İslam Alemi’nin ve İslam Alemini müdafaa eden aziz Türk Milleti’nin en büyük hezimeti birinci cihan harbinin ardından olmuştur. Bu hezimet, geçmişteki yenilgiler gibi sadece askeri safhalarda olmamıştır. Türk Milleti, Türkistan bozkırından Anadolu’ya buradan da Avrupa’ya taşıdığı binlerce yıldır biriktirdiği kültürünün yıkılmasına şahit olmuştur.
Düşman, mert değil namerdin ta kendisiydi. İslam’ın ve aynı zamanda Türk Milletinin kutsallarına saldırmıştı. Oysaki gerçek bir Müslüman asla her ne olursa olsun kimsenin değerlerine saldırmaz iken bu gafil güruh bunları yapmıştı.
Hezimet adlı bu yazımda sizlere iki örnek ile düşmanın bizlere nasıl muamele ettiklerini yazacağım. Sürç-ü lisan olur ise affola.

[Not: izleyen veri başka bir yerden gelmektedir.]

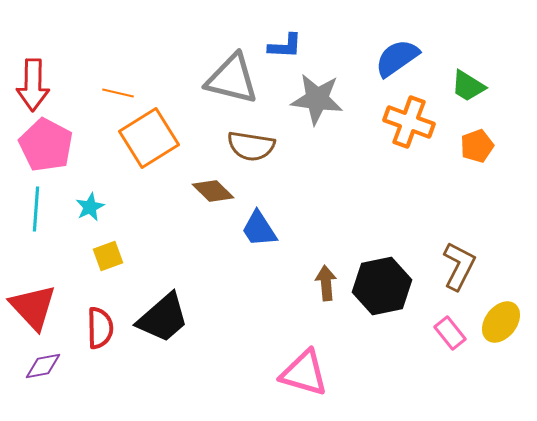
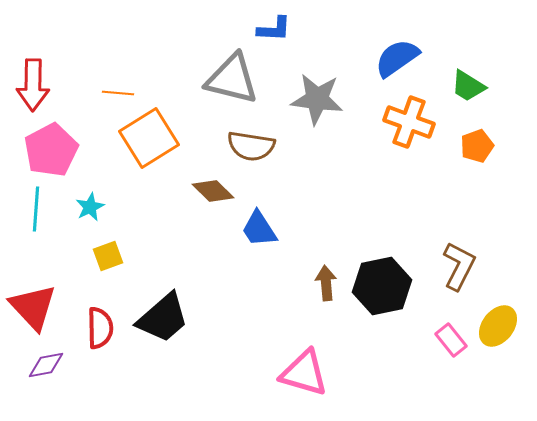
blue L-shape: moved 11 px left, 17 px up
orange line: rotated 8 degrees counterclockwise
pink pentagon: moved 5 px right, 5 px down; rotated 16 degrees clockwise
yellow ellipse: moved 3 px left, 4 px down
pink rectangle: moved 1 px right, 7 px down
purple diamond: moved 3 px right, 1 px up
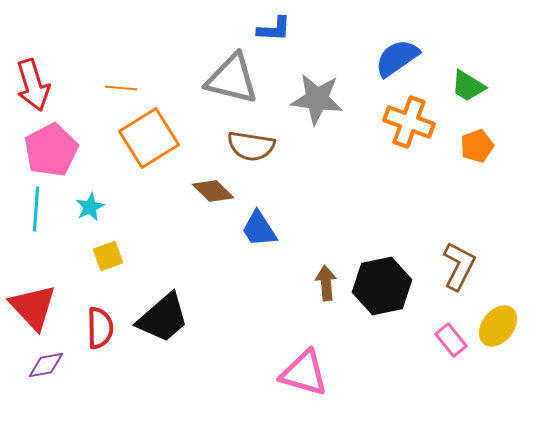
red arrow: rotated 18 degrees counterclockwise
orange line: moved 3 px right, 5 px up
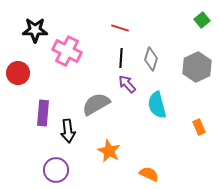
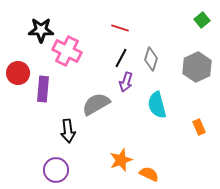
black star: moved 6 px right
black line: rotated 24 degrees clockwise
purple arrow: moved 1 px left, 2 px up; rotated 120 degrees counterclockwise
purple rectangle: moved 24 px up
orange star: moved 12 px right, 9 px down; rotated 25 degrees clockwise
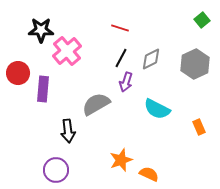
pink cross: rotated 24 degrees clockwise
gray diamond: rotated 45 degrees clockwise
gray hexagon: moved 2 px left, 3 px up
cyan semicircle: moved 4 px down; rotated 48 degrees counterclockwise
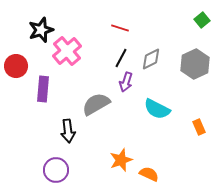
black star: rotated 20 degrees counterclockwise
red circle: moved 2 px left, 7 px up
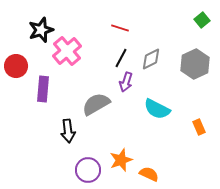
purple circle: moved 32 px right
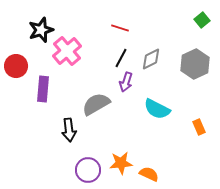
black arrow: moved 1 px right, 1 px up
orange star: moved 3 px down; rotated 15 degrees clockwise
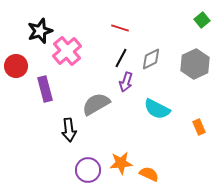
black star: moved 1 px left, 1 px down
purple rectangle: moved 2 px right; rotated 20 degrees counterclockwise
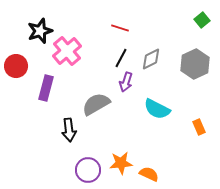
purple rectangle: moved 1 px right, 1 px up; rotated 30 degrees clockwise
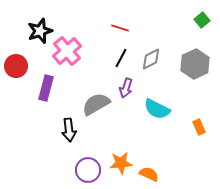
purple arrow: moved 6 px down
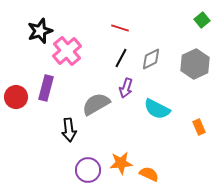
red circle: moved 31 px down
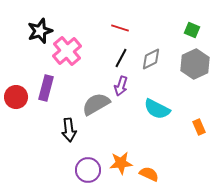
green square: moved 10 px left, 10 px down; rotated 28 degrees counterclockwise
purple arrow: moved 5 px left, 2 px up
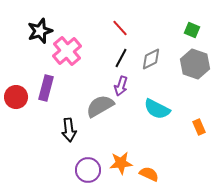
red line: rotated 30 degrees clockwise
gray hexagon: rotated 16 degrees counterclockwise
gray semicircle: moved 4 px right, 2 px down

Yıl 1921. Osmanlı İmparatorluğu’nun neredeyse 400 yıl ‘’Adalet’’ ile hükmettiği Rumlar, Ankara vilayeti hudutlarına kadar ilerliyordu. Bu ilerleyişlerinde ne kadar İslami değer varsa hepsini katlediyordu. (Kadınlarımızın örtüleri çıkartılıp atıyorlar, Camilerimizi tahrip edip yıkıyorlar, Çoluk çocuk yaşlı demeden herkesi katlediyorlardı…)
Rum olsun Sırp olsun fark etmez. Bizim tarihimizi bizden daha iyi biliyorlar. Bu yeni diziler çıkmadan evvel Ertuğrul Gazi’yi bilen çok az kişi vardı. Lakin onlar hiçbir zaman unutmamıştı. Aşağıdaki fotoğrafı düzenli olarak gittiğim Ertuğrul Gazi türbesinden sizler için bizzat çektim.

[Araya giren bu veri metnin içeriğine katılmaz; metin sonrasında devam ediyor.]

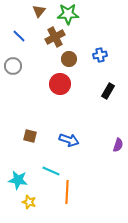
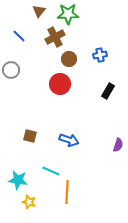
gray circle: moved 2 px left, 4 px down
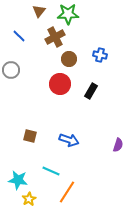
blue cross: rotated 24 degrees clockwise
black rectangle: moved 17 px left
orange line: rotated 30 degrees clockwise
yellow star: moved 3 px up; rotated 24 degrees clockwise
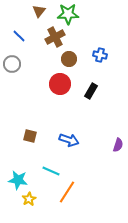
gray circle: moved 1 px right, 6 px up
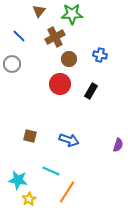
green star: moved 4 px right
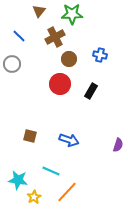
orange line: rotated 10 degrees clockwise
yellow star: moved 5 px right, 2 px up
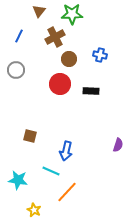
blue line: rotated 72 degrees clockwise
gray circle: moved 4 px right, 6 px down
black rectangle: rotated 63 degrees clockwise
blue arrow: moved 3 px left, 11 px down; rotated 84 degrees clockwise
yellow star: moved 13 px down; rotated 16 degrees counterclockwise
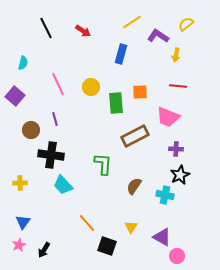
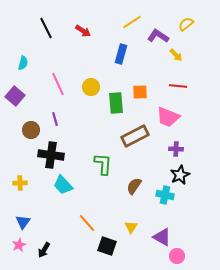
yellow arrow: rotated 56 degrees counterclockwise
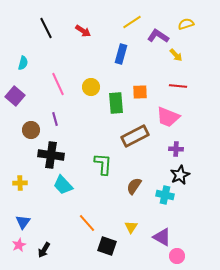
yellow semicircle: rotated 21 degrees clockwise
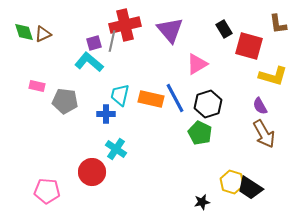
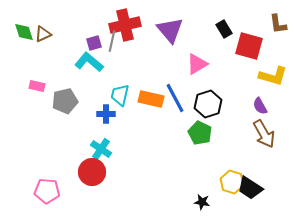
gray pentagon: rotated 20 degrees counterclockwise
cyan cross: moved 15 px left
black star: rotated 21 degrees clockwise
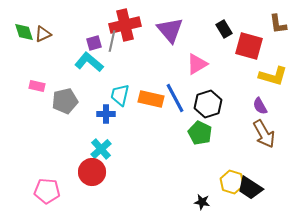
cyan cross: rotated 15 degrees clockwise
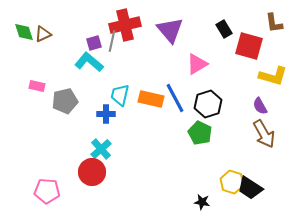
brown L-shape: moved 4 px left, 1 px up
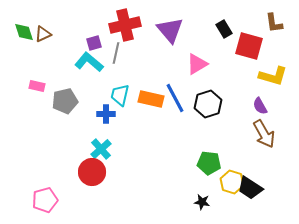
gray line: moved 4 px right, 12 px down
green pentagon: moved 9 px right, 30 px down; rotated 20 degrees counterclockwise
pink pentagon: moved 2 px left, 9 px down; rotated 20 degrees counterclockwise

Bir diğer rezalet Osman Gazi’nin türbesinde yapılanlardır. Rum komutan Yüzbaşı Sofoklis, Osman Gazi türbesine gidip, sandukayı tıklatarak “Kalk da Bursa’yı kurtar” sözleri Türk Milletinin ve İslam Aleminin kalbine saplanmış birer hançer gibidir.

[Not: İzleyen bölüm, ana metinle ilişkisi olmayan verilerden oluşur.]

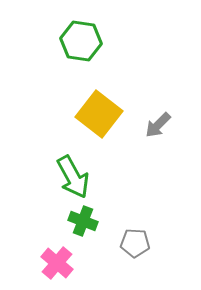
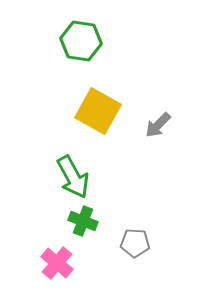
yellow square: moved 1 px left, 3 px up; rotated 9 degrees counterclockwise
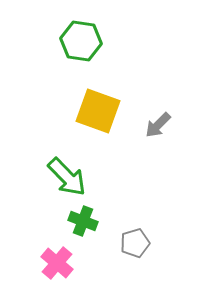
yellow square: rotated 9 degrees counterclockwise
green arrow: moved 6 px left; rotated 15 degrees counterclockwise
gray pentagon: rotated 20 degrees counterclockwise
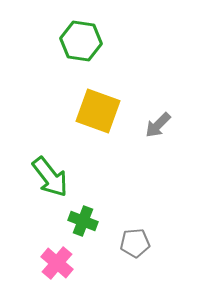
green arrow: moved 17 px left; rotated 6 degrees clockwise
gray pentagon: rotated 12 degrees clockwise
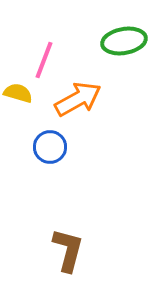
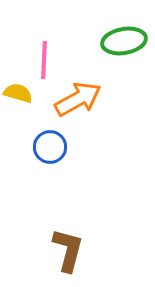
pink line: rotated 18 degrees counterclockwise
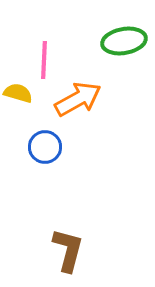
blue circle: moved 5 px left
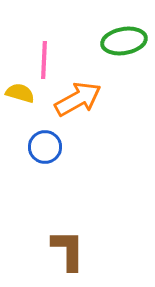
yellow semicircle: moved 2 px right
brown L-shape: rotated 15 degrees counterclockwise
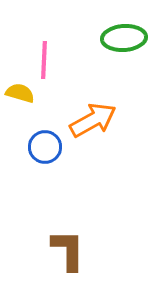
green ellipse: moved 3 px up; rotated 6 degrees clockwise
orange arrow: moved 15 px right, 21 px down
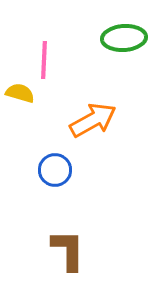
blue circle: moved 10 px right, 23 px down
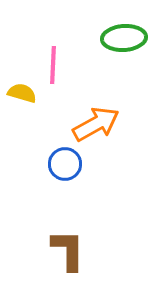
pink line: moved 9 px right, 5 px down
yellow semicircle: moved 2 px right
orange arrow: moved 3 px right, 4 px down
blue circle: moved 10 px right, 6 px up
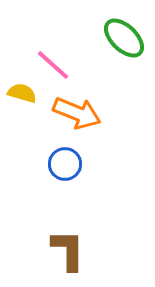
green ellipse: rotated 48 degrees clockwise
pink line: rotated 51 degrees counterclockwise
orange arrow: moved 19 px left, 11 px up; rotated 51 degrees clockwise
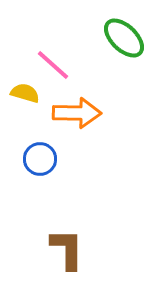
yellow semicircle: moved 3 px right
orange arrow: rotated 21 degrees counterclockwise
blue circle: moved 25 px left, 5 px up
brown L-shape: moved 1 px left, 1 px up
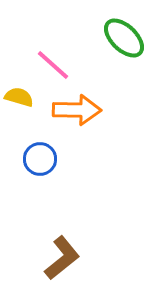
yellow semicircle: moved 6 px left, 4 px down
orange arrow: moved 3 px up
brown L-shape: moved 5 px left, 9 px down; rotated 51 degrees clockwise
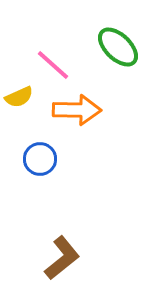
green ellipse: moved 6 px left, 9 px down
yellow semicircle: rotated 140 degrees clockwise
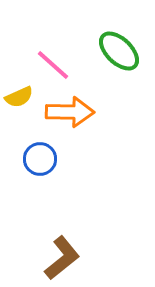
green ellipse: moved 1 px right, 4 px down
orange arrow: moved 7 px left, 2 px down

Hezimet bu yapılanlarla da sınırlı değildir. Nice eserlerimiz yağmalandı, nice türbelerimiz tahrip edildi. Kısacası bu milletin tüm değerleri ayaklar altına alındı. Ama bu onlar için yetmedi… Bu millet kendine düşmandan daha çok zarar verdi.
Unutmayın! Düşman hiçbir şeyi unutmuyor. Sağlıcakla kalın.